Best Practice for Isolating Self-Service Workloads in a Single Installation
Hello PA-Team,
I'm looking for advice on a common enterprise challenge: how to ensure the stability of my critical corporate reports in a mixed-use environment where self-service users are also active.
The Problem:
In my single Pyramid installation, I have both corporate reports (running on a dedicated In-Memory server) and self-service models. I've experienced situations where a heavy query from a self-service user overloads the runtime servers, causing the entire installation to become unstable. This directly impacts my business-critical corporate reporting.
My Goal:
I want to isolate the workloads to prevent self-service activity from affecting corporate report availability, within a single Pyramid installation.
I know that setting up separate Pyramid instances is one solution, but for operational reasons, I am looking for ways to manage this within one environment.
The Question:
What are the recommended best practices or architectural patterns within Pyramid to achieve this kind of workload isolation?
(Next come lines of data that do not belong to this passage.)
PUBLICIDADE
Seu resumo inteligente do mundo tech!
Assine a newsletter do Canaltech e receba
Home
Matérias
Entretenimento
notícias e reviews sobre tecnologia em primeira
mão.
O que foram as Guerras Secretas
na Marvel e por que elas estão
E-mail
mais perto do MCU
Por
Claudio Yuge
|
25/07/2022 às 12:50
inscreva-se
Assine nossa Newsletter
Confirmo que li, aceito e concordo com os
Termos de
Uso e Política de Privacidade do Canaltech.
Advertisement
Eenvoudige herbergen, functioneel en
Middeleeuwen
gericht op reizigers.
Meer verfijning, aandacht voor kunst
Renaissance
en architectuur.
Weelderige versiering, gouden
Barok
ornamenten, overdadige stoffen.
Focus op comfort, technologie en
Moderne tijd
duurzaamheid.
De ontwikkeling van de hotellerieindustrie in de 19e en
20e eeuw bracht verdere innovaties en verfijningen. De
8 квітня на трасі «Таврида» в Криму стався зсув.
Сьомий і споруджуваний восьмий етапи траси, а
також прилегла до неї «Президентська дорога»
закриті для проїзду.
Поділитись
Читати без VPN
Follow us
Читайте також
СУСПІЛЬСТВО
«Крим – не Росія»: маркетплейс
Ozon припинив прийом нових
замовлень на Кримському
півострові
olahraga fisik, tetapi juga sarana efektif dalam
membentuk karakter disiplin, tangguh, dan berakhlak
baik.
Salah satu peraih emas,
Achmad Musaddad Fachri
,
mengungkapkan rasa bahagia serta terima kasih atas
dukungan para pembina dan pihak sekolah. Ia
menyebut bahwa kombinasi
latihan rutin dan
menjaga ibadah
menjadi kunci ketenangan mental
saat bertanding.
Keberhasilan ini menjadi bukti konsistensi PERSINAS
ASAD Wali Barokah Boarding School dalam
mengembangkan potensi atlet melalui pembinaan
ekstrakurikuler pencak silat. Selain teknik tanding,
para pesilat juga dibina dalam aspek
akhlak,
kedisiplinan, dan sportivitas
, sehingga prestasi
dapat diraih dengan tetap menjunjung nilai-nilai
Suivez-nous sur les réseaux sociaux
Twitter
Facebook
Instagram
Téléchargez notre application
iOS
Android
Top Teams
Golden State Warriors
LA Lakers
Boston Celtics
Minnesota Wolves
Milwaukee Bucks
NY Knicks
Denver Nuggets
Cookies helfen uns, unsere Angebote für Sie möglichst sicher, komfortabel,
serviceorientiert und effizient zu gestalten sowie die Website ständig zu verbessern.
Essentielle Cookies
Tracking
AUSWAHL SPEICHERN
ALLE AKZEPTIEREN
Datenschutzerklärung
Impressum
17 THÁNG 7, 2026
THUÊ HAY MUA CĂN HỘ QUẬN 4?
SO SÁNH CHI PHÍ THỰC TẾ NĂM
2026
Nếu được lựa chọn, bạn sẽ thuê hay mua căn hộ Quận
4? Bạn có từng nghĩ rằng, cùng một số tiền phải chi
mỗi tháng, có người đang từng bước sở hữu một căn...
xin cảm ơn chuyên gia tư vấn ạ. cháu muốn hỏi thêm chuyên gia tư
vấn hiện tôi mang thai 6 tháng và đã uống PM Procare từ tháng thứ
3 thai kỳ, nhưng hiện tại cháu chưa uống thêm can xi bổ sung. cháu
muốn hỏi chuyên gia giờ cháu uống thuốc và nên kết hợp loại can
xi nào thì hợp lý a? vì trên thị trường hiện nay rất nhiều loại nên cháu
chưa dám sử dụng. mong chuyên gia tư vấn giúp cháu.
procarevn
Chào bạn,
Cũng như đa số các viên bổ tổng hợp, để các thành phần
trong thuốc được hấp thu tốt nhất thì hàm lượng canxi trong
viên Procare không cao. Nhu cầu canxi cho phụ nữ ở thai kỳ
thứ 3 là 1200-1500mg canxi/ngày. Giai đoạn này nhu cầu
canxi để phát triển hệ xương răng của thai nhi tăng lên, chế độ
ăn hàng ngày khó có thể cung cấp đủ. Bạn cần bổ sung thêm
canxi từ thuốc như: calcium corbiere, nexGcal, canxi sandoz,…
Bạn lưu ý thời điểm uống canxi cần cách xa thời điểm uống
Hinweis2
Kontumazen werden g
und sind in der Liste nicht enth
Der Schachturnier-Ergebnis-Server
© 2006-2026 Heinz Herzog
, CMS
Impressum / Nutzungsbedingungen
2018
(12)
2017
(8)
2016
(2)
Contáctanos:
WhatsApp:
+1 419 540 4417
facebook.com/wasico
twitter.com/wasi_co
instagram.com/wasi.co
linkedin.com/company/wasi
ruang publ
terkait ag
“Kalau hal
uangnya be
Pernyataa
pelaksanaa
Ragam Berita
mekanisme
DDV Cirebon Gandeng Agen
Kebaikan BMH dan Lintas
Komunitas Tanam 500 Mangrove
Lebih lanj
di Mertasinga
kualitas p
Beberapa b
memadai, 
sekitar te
For example, is there any way to influence the router's behavior to dedicate specific runtime or task servers to specific data sources (like a particular In-Memory server)? Or are there other methods for resource governance that I might be missing?
Any insights or alternative solutions would be greatly appreciated.
Thanks
8 replies
-
Hi
It's not clear from your description whether you are running a single Pyramid instance on one server, or a single Pyramid instance across multiple servers.
In small deployments it is possible to run all of the Pyramid services on one machine, although we would always recommend splitting out the In Memory DB engine and the database engine hosting the Pyramid repository to their own dedicated servers.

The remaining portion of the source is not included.